The settlement announced today resolves allegations that, between July 1, 2006 and July 31, 2008, Morton Plant improperly billed for certain interventional cardiac and vascular procedures as inpatient care when those services should have been billed as less costly outpatient care or as observational status.
“Overbilling the government for routine procedures wastes valuable resources that could be used to care for other patients,” said Stuart F. Delery, Acting Assistant Attorney General for the Justice Department’s Civil Division. “At a time when we are trying to reduce public spending, it is especially important to ensure that hospitals do not overcharge the government by improperly inflating their billing.”
“We hold medical providers to a high standard in our district, and we will not hesitate to hold them to account when we find evidence of serious misconduct,” said Robert O’Neill, U.S. Attorney for the Middle District of Florida. “This settlement should send a strong message that health care fraud enforcement is a growing priority in our office.”
Today’s settlement resolves a qui tam, or whistleblower, lawsuit filed by Randi Ferrare, a former director of Health Management Services at Morton Plant Hospital. Under the False Claims Act, private citizens, known as relators, can bring suit on behalf of the United States and share in any recovery. Ms.

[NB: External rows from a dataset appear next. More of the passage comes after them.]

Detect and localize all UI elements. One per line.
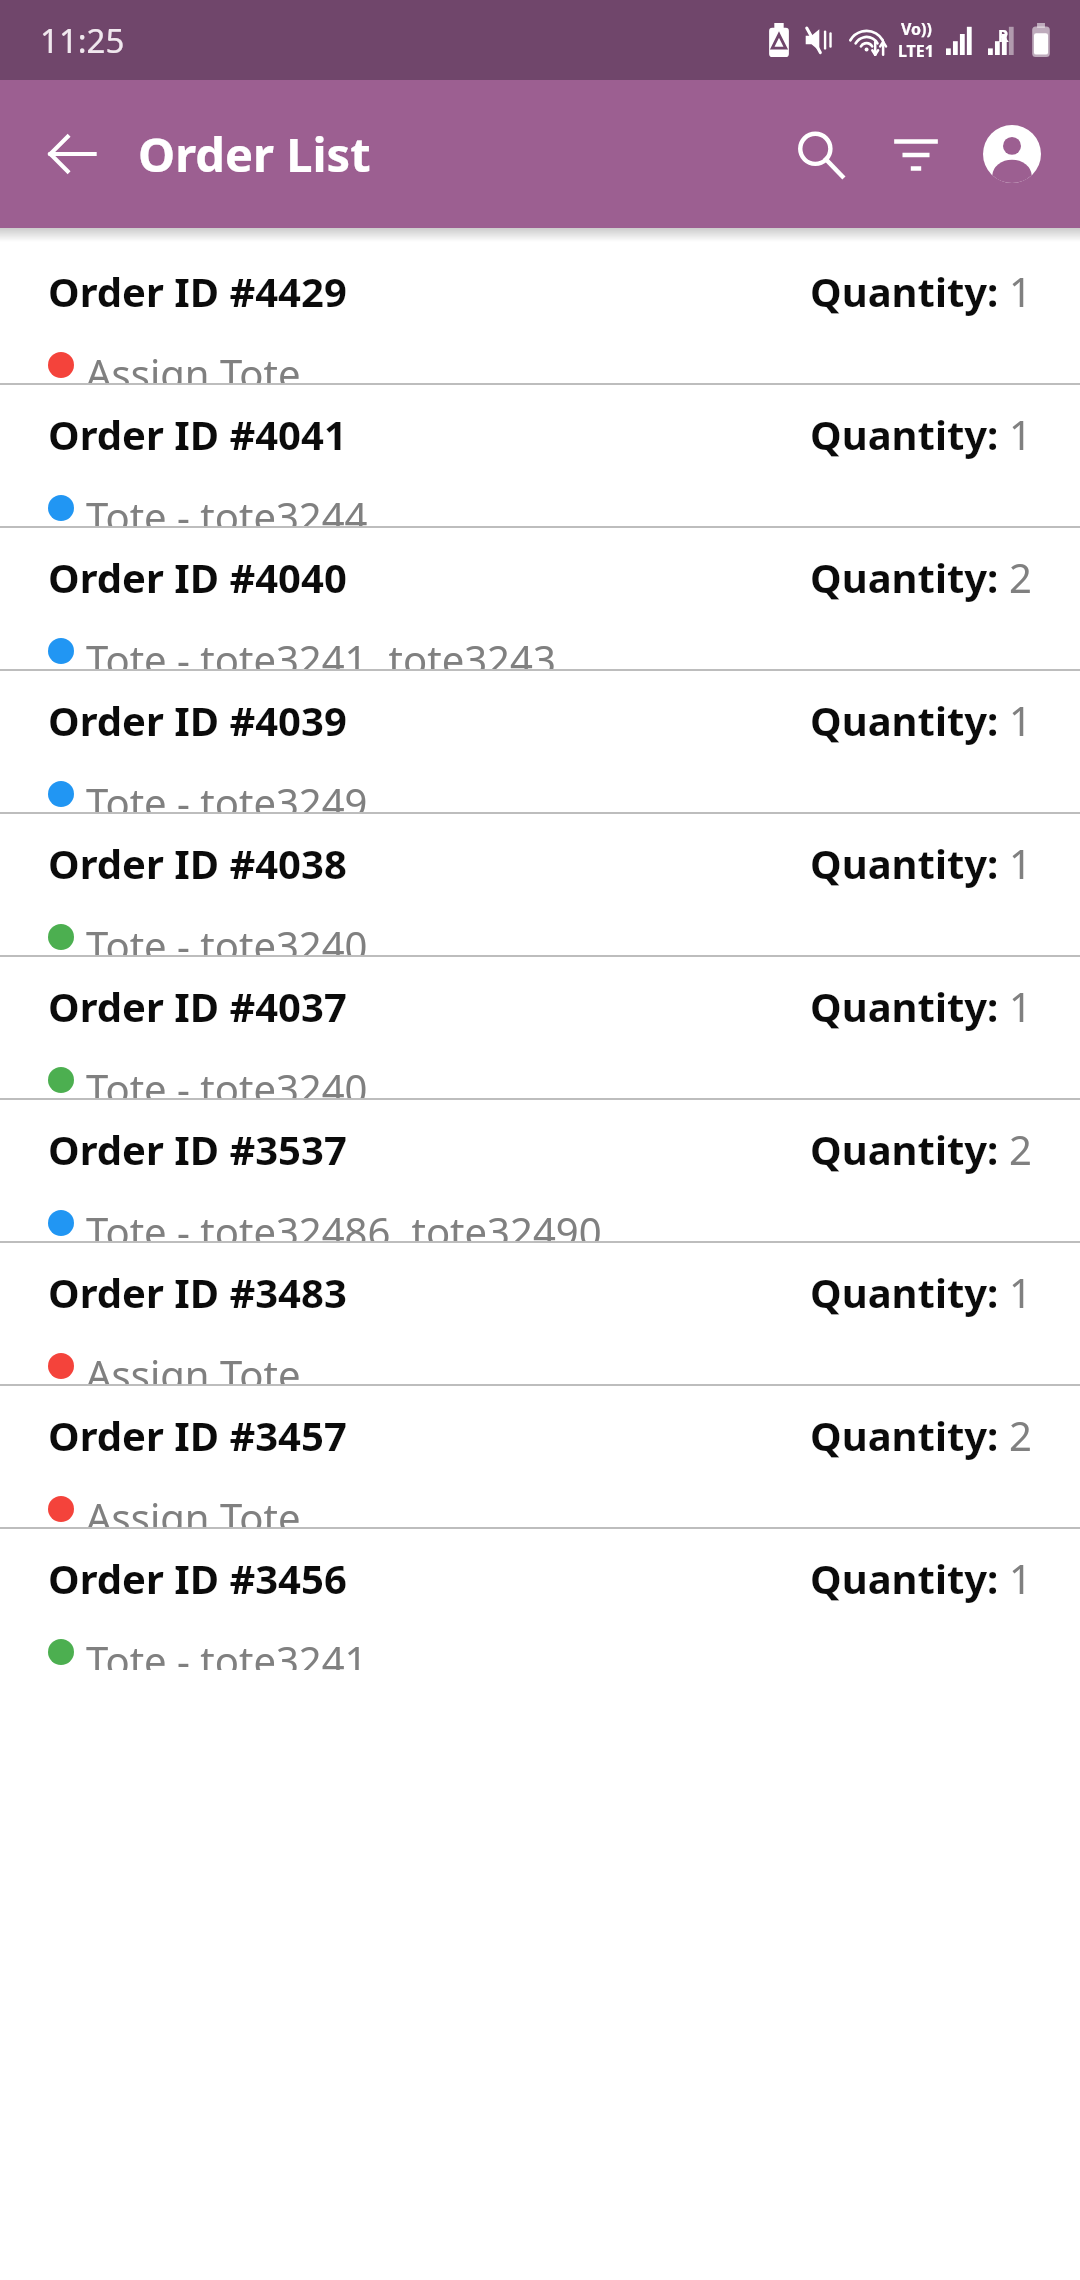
staticText: Tote - tote32486, tote32490 [86, 1204, 602, 1241]
staticText: Order ID #4041 [48, 407, 347, 461]
staticText: Vo)) [901, 18, 932, 40]
button[interactable]: Order ID #4041 [0, 385, 1080, 526]
staticText: Order ID #3483 [48, 1265, 347, 1319]
staticText: 1 [1009, 979, 1032, 1033]
staticText: Assign Tote [86, 1490, 301, 1527]
button[interactable]: Account [964, 106, 1060, 202]
staticText: Order ID #4037 [48, 979, 347, 1033]
staticText: Tote - tote3249 [86, 775, 368, 812]
button[interactable]: Filter [868, 106, 964, 202]
staticText: 1 [1009, 1265, 1032, 1319]
staticText: Order ID #4040 [48, 550, 347, 604]
staticText: Quantity: [810, 1122, 1009, 1176]
staticText: Order ID #4429 [48, 264, 347, 318]
staticText: Tote - tote3240 [86, 918, 368, 955]
button[interactable]: Order ID #3537 [0, 1100, 1080, 1241]
button[interactable]: Order ID #3456 [0, 1529, 1080, 1670]
staticText: Quantity: [810, 693, 1009, 747]
button[interactable]: Order ID #3483 [0, 1243, 1080, 1384]
button[interactable]: Order ID #4040 [0, 528, 1080, 669]
staticText: Quantity: [810, 1551, 1009, 1605]
staticText: Quantity: [810, 407, 1009, 461]
button[interactable]: Order ID #4429 [0, 242, 1080, 383]
staticText: 1 [1009, 693, 1032, 747]
staticText: Order ID #4038 [48, 836, 347, 890]
staticText: Tote - tote3241 [86, 1633, 368, 1670]
staticText: Order ID #3537 [48, 1122, 347, 1176]
button[interactable]: Back [20, 102, 124, 206]
staticText: Tote - tote3240 [86, 1061, 368, 1098]
button[interactable]: Order ID #4038 [0, 814, 1080, 955]
staticText: Quantity: [810, 979, 1009, 1033]
button[interactable]: Search [772, 106, 868, 202]
staticText: Assign Tote [86, 346, 301, 383]
staticText: 11:25 [40, 18, 125, 63]
staticText: Quantity: [810, 550, 1009, 604]
staticText: 2 [1009, 1408, 1032, 1462]
staticText: 1 [1009, 407, 1032, 461]
staticText: Order ID #3457 [48, 1408, 347, 1462]
button[interactable]: Order ID #4037 [0, 957, 1080, 1098]
staticText: 1 [1009, 264, 1032, 318]
button[interactable]: Order ID #4039 [0, 671, 1080, 812]
staticText: Assign Tote [86, 1347, 301, 1384]
staticText: Tote - tote3244 [86, 489, 368, 526]
button[interactable]: Order ID #3457 [0, 1386, 1080, 1527]
staticText: 1 [1009, 836, 1032, 890]
staticText: Tote - tote3241, tote3243 [86, 632, 556, 669]
staticText: Quantity: [810, 836, 1009, 890]
staticText: Order List [138, 122, 371, 186]
staticText: 2 [1009, 1122, 1032, 1176]
staticText: Order ID #3456 [48, 1551, 347, 1605]
staticText: Quantity: [810, 1408, 1009, 1462]
staticText: Quantity: [810, 1265, 1009, 1319]
staticText: LTE1 [898, 40, 934, 62]
staticText: R [998, 25, 1009, 47]
staticText: 1 [1009, 1551, 1032, 1605]
staticText: Quantity: [810, 264, 1009, 318]
staticText: 2 [1009, 550, 1032, 604]
staticText: Order ID #4039 [48, 693, 347, 747]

Ferrare will receive over $1.8 million as her share of the government’s recovery.
“When hospitals attempt to boost profits with improper inpatient admissions, they squander scarce dollars from Medicare and Medicaid,” said Daniel R. Levinson, Inspector General of the Department of Health and Human Services. “Our corporate integrity agreements hold providers accountable for preventing such abuse of government health care programs.”